━━━━━ Data listing ━━━━━

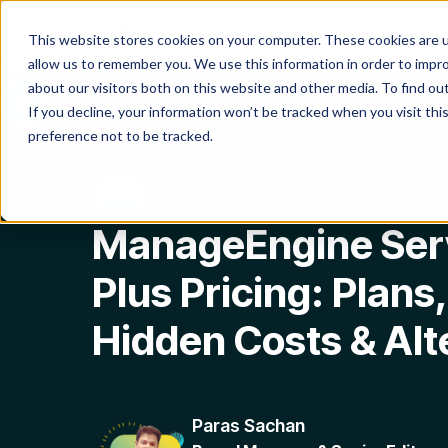
Product
Platform
Solutio
This website stores cookies on your computer. These cookies are u
allow us to remember you. We use this information in order to impr
about our visitors both on this website and other media. To find o
If you decline, your information won’t be tracked when you visit th
preference not to be tracked.
Blog
ManageEngine ServiceDesk Plus Pricing: Plans, Fe
ITSM
ManageEngine Ser
Plus Pricing: Plans
Hidden Costs & Alt
Paras Sachan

━━━━━

▶ _Task statement_
What is needed here is an exact transcription of every record above, with images excluded.

▶ _Written solution_
Product
Platform
Solutio
This website stores cookies on your computer. These cookies are u
allow us to remember you. We use this information in order to impr
about our visitors both on this website and other media. To find o
If you decline, your information won’t be tracked when you visit th
preference not to be tracked.
Blog
ManageEngine ServiceDesk Plus Pricing: Plans, Fe
ITSM
ManageEngine Ser
Plus Pricing: Plans
Hidden Costs & Alt
Paras Sachan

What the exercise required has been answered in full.